YAML is technically a superset of JSON: any valid JSON document is also valid YAML. The reverse is not true — YAML has features (comments, anchors, multi-line strings) that have no JSON equivalent.

Where YAML is used

YAML has become the dominant format for configuration files in the DevOps and cloud-native ecosystem:

  • Docker Compose — service definitions, networks, volumes, and environment variables
  • Kubernetes — manifests for pods, deployments, services, config maps, and everything else
  • GitHub Actions — workflow definitions, job steps, and triggers
  • GitLab CI/CD — pipeline configuration
  • Ansible — playbooks and role definitions
  • Helm charts — Kubernetes package templates
  • Jekyll, Hugo — static site front matter

YAML gotchas every developer should know

The Norway Problem (implicit type coercion)

YAML 1.1 — used by many parsers — converts unquoted values that look like booleans:

# YAML 1.1 — these are ALL parsed as booleans, not strings:
- NO      # false
- YES     # true
- ON      # true
- OFF     # false
- True    # true
- False   # false

# Fix: always quote strings that could be misinterpreted
- "NO"
- "YES"

The Norway Problem is named after the ISO 3166 country code NO — configurations with country codes frequently encounter this bug.

Indentation sensitivity

YAML uses indentation to define structure.
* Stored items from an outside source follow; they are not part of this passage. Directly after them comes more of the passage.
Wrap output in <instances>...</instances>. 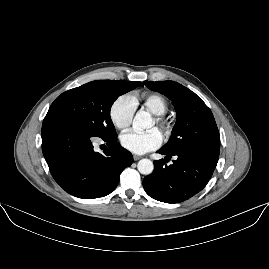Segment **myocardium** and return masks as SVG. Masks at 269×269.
<instances>
[{
    "label": "myocardium",
    "mask_w": 269,
    "mask_h": 269,
    "mask_svg": "<svg viewBox=\"0 0 269 269\" xmlns=\"http://www.w3.org/2000/svg\"><path fill=\"white\" fill-rule=\"evenodd\" d=\"M155 120L158 125V129L164 134L166 140H168L173 132V123L164 115L155 114Z\"/></svg>",
    "instance_id": "obj_1"
}]
</instances>
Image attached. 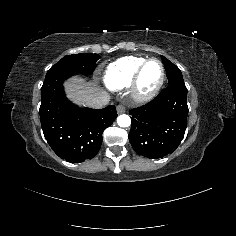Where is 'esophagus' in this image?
Wrapping results in <instances>:
<instances>
[{
	"label": "esophagus",
	"instance_id": "1",
	"mask_svg": "<svg viewBox=\"0 0 236 236\" xmlns=\"http://www.w3.org/2000/svg\"><path fill=\"white\" fill-rule=\"evenodd\" d=\"M117 112H118V114L124 113L125 112V107L123 105H118L117 106Z\"/></svg>",
	"mask_w": 236,
	"mask_h": 236
}]
</instances>
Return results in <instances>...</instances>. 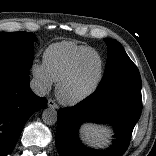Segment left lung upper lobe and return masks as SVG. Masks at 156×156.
<instances>
[{"label":"left lung upper lobe","mask_w":156,"mask_h":156,"mask_svg":"<svg viewBox=\"0 0 156 156\" xmlns=\"http://www.w3.org/2000/svg\"><path fill=\"white\" fill-rule=\"evenodd\" d=\"M109 55L104 76L96 90L109 86H131L141 88V77L136 65L131 61L119 42L104 39Z\"/></svg>","instance_id":"5c2ea615"}]
</instances>
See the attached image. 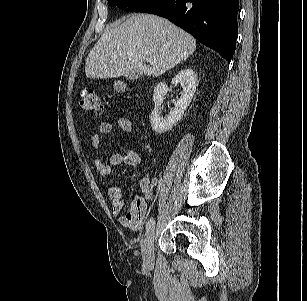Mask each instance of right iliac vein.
I'll use <instances>...</instances> for the list:
<instances>
[{
    "mask_svg": "<svg viewBox=\"0 0 307 301\" xmlns=\"http://www.w3.org/2000/svg\"><path fill=\"white\" fill-rule=\"evenodd\" d=\"M154 239H155V229L152 228L142 246V258L143 262L146 266L150 267L154 264V252H153V247H154Z\"/></svg>",
    "mask_w": 307,
    "mask_h": 301,
    "instance_id": "63e3f726",
    "label": "right iliac vein"
}]
</instances>
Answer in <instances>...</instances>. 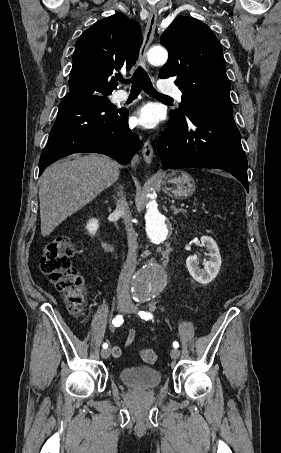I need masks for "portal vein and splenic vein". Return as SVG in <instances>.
Segmentation results:
<instances>
[{
    "label": "portal vein and splenic vein",
    "mask_w": 281,
    "mask_h": 453,
    "mask_svg": "<svg viewBox=\"0 0 281 453\" xmlns=\"http://www.w3.org/2000/svg\"><path fill=\"white\" fill-rule=\"evenodd\" d=\"M181 208H184V205H181ZM185 208H188V205H185ZM197 211H198L197 207L192 208L193 213H196ZM208 212H209L208 210H204V213H208ZM208 214L210 215L211 213L209 212Z\"/></svg>",
    "instance_id": "1"
}]
</instances>
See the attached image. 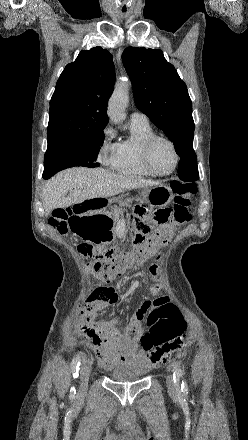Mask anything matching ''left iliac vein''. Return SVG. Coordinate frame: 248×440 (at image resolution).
Returning a JSON list of instances; mask_svg holds the SVG:
<instances>
[{"instance_id":"obj_1","label":"left iliac vein","mask_w":248,"mask_h":440,"mask_svg":"<svg viewBox=\"0 0 248 440\" xmlns=\"http://www.w3.org/2000/svg\"><path fill=\"white\" fill-rule=\"evenodd\" d=\"M166 382H167L168 392L171 395H175L177 392V384L174 382L171 374L167 375Z\"/></svg>"}]
</instances>
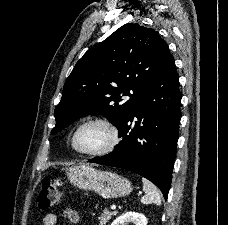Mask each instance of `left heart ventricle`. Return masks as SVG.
Returning a JSON list of instances; mask_svg holds the SVG:
<instances>
[{
  "label": "left heart ventricle",
  "mask_w": 228,
  "mask_h": 225,
  "mask_svg": "<svg viewBox=\"0 0 228 225\" xmlns=\"http://www.w3.org/2000/svg\"><path fill=\"white\" fill-rule=\"evenodd\" d=\"M74 142L75 146L81 150L101 149L108 142V134L99 125H88L77 133Z\"/></svg>",
  "instance_id": "1"
}]
</instances>
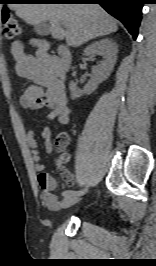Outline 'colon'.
I'll return each mask as SVG.
<instances>
[{
    "mask_svg": "<svg viewBox=\"0 0 156 266\" xmlns=\"http://www.w3.org/2000/svg\"><path fill=\"white\" fill-rule=\"evenodd\" d=\"M3 36L8 39H14L20 34V26L15 16L9 11H4L2 14ZM69 137L62 133L56 139V145L63 148L68 143ZM62 160L66 159V155H62Z\"/></svg>",
    "mask_w": 156,
    "mask_h": 266,
    "instance_id": "colon-1",
    "label": "colon"
}]
</instances>
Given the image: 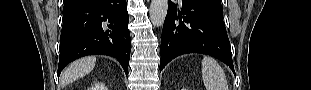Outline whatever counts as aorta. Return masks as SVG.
<instances>
[{"instance_id": "1", "label": "aorta", "mask_w": 311, "mask_h": 90, "mask_svg": "<svg viewBox=\"0 0 311 90\" xmlns=\"http://www.w3.org/2000/svg\"><path fill=\"white\" fill-rule=\"evenodd\" d=\"M168 9V0H151L150 19L154 26H162Z\"/></svg>"}]
</instances>
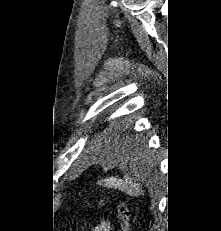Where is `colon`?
I'll list each match as a JSON object with an SVG mask.
<instances>
[{
    "mask_svg": "<svg viewBox=\"0 0 221 231\" xmlns=\"http://www.w3.org/2000/svg\"><path fill=\"white\" fill-rule=\"evenodd\" d=\"M117 213L121 222L122 231H128L130 212L127 205L123 202L117 203Z\"/></svg>",
    "mask_w": 221,
    "mask_h": 231,
    "instance_id": "colon-1",
    "label": "colon"
}]
</instances>
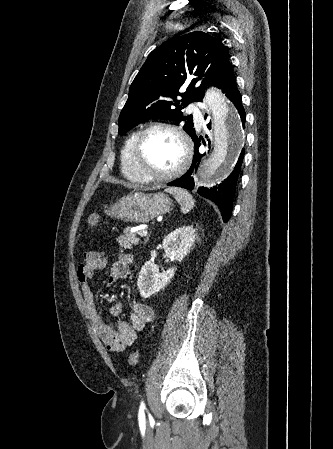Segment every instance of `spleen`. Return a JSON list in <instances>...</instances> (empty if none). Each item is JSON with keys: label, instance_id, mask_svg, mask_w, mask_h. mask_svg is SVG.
Here are the masks:
<instances>
[{"label": "spleen", "instance_id": "spleen-1", "mask_svg": "<svg viewBox=\"0 0 333 449\" xmlns=\"http://www.w3.org/2000/svg\"><path fill=\"white\" fill-rule=\"evenodd\" d=\"M165 191L174 196V198L180 204L181 211L183 213H188L195 206V200L193 196L188 193V191L177 187H169L166 188Z\"/></svg>", "mask_w": 333, "mask_h": 449}]
</instances>
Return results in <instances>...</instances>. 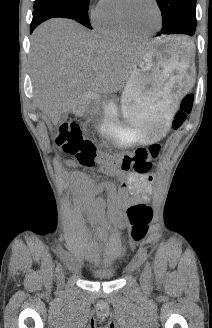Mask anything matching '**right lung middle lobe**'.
<instances>
[{"mask_svg":"<svg viewBox=\"0 0 212 328\" xmlns=\"http://www.w3.org/2000/svg\"><path fill=\"white\" fill-rule=\"evenodd\" d=\"M90 0H35L34 12L55 14V17L74 19L82 25L92 28L87 8Z\"/></svg>","mask_w":212,"mask_h":328,"instance_id":"dd1d6c3e","label":"right lung middle lobe"}]
</instances>
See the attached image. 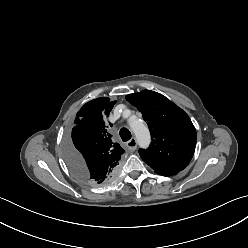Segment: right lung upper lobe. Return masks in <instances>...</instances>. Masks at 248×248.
Segmentation results:
<instances>
[{
    "label": "right lung upper lobe",
    "mask_w": 248,
    "mask_h": 248,
    "mask_svg": "<svg viewBox=\"0 0 248 248\" xmlns=\"http://www.w3.org/2000/svg\"><path fill=\"white\" fill-rule=\"evenodd\" d=\"M115 103L106 97L97 98L86 103L75 119L70 141L71 164L78 165L85 179H100L90 184L101 185L114 179L112 177L102 182L113 171L118 172L125 152L118 143L113 142L107 129L112 124L108 125L106 118Z\"/></svg>",
    "instance_id": "1"
}]
</instances>
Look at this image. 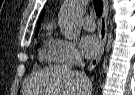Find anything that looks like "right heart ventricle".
I'll use <instances>...</instances> for the list:
<instances>
[{
    "instance_id": "1",
    "label": "right heart ventricle",
    "mask_w": 135,
    "mask_h": 95,
    "mask_svg": "<svg viewBox=\"0 0 135 95\" xmlns=\"http://www.w3.org/2000/svg\"><path fill=\"white\" fill-rule=\"evenodd\" d=\"M52 31H53V25L51 23L47 24L45 27L46 44L41 50V57L50 62L55 61L54 52H53L54 39H52L51 37Z\"/></svg>"
}]
</instances>
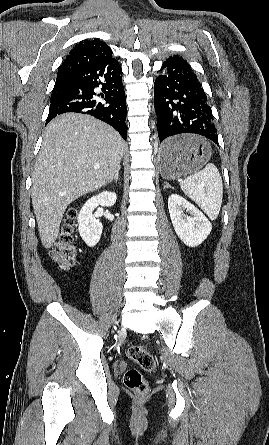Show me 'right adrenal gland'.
<instances>
[{
    "instance_id": "right-adrenal-gland-1",
    "label": "right adrenal gland",
    "mask_w": 269,
    "mask_h": 445,
    "mask_svg": "<svg viewBox=\"0 0 269 445\" xmlns=\"http://www.w3.org/2000/svg\"><path fill=\"white\" fill-rule=\"evenodd\" d=\"M119 171H120V167L117 169L115 175H114L113 178L110 180V182H113V181L117 182V181H118V179H119Z\"/></svg>"
}]
</instances>
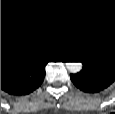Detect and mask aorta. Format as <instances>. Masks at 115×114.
I'll return each mask as SVG.
<instances>
[{
  "mask_svg": "<svg viewBox=\"0 0 115 114\" xmlns=\"http://www.w3.org/2000/svg\"><path fill=\"white\" fill-rule=\"evenodd\" d=\"M66 67L71 73H77L82 69V64L80 62H67Z\"/></svg>",
  "mask_w": 115,
  "mask_h": 114,
  "instance_id": "aorta-1",
  "label": "aorta"
}]
</instances>
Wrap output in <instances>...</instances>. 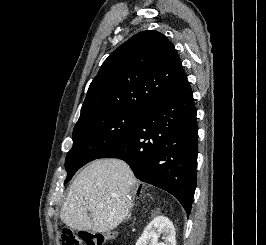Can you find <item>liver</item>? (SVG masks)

Mixing tabs and spaces, or getting the indentation level wrong by even one space, produces a different document or a parse error. Always use spaces (never tabs) and be consistent with your indentation depth (2 spaces is standard).

Implicit string vs number coercion

# These values are parsed as numbers without quotes:
version: 1.0          # float
port: 8080            # integer
tag: 1.10             # float (1.1, losing the trailing zero)

# Quote them to preserve as strings:
version: "1.0"
port: "8080"
tag: "1.10"

When to convert YAML to JSON

APIs almost universally expect JSON, not YAML. If you need to send a Kubernetes manifest or a config file to an API endpoint, convert it to JSON first. Many command-line tools also accept JSON more reliably than YAML. Converting YAML to JSON also strips comments and resolves anchors, giving you a clean, unambiguous payload.

When to convert JSON to YAML

JSON API responses and configuration templates are often stored or edited as YAML because YAML is easier to read and annotate with comments. If you receive a JSON response from the Kubernetes API and want to store it as a manifest for version control, converting it to YAML makes it significantly more maintainable.

Example: Docker Compose YAML and its JSON equivalent

# YAML (docker-compose.yml)
services:
  api:
    image: node:20-alpine
    ports:
      - "3000:3000"
    environment:
      DATABASE_URL: postgres://db:5432/myapp
    depends_on:
      - db
  db:
    image: postgres:16
    environment:
      POSTGRES_PASSWORD: secret
// JSON equivalent
{
  "services": {
    "api": {
      "image": "node:20-alpine",
      "ports": ["3000:3000"],
      "environment": {
        "DATABASE_URL": "postgres://db:5432/myapp"
      },
      "depends_on": ["db"]
    },
    "db": {
      "image": "postgres:16",
      "environment": {
        "POSTGRES_PASSWORD": "secret"
      }
    }
  }
}

All processing happens in your browser using the js-yaml library. Your configurations never leave your device.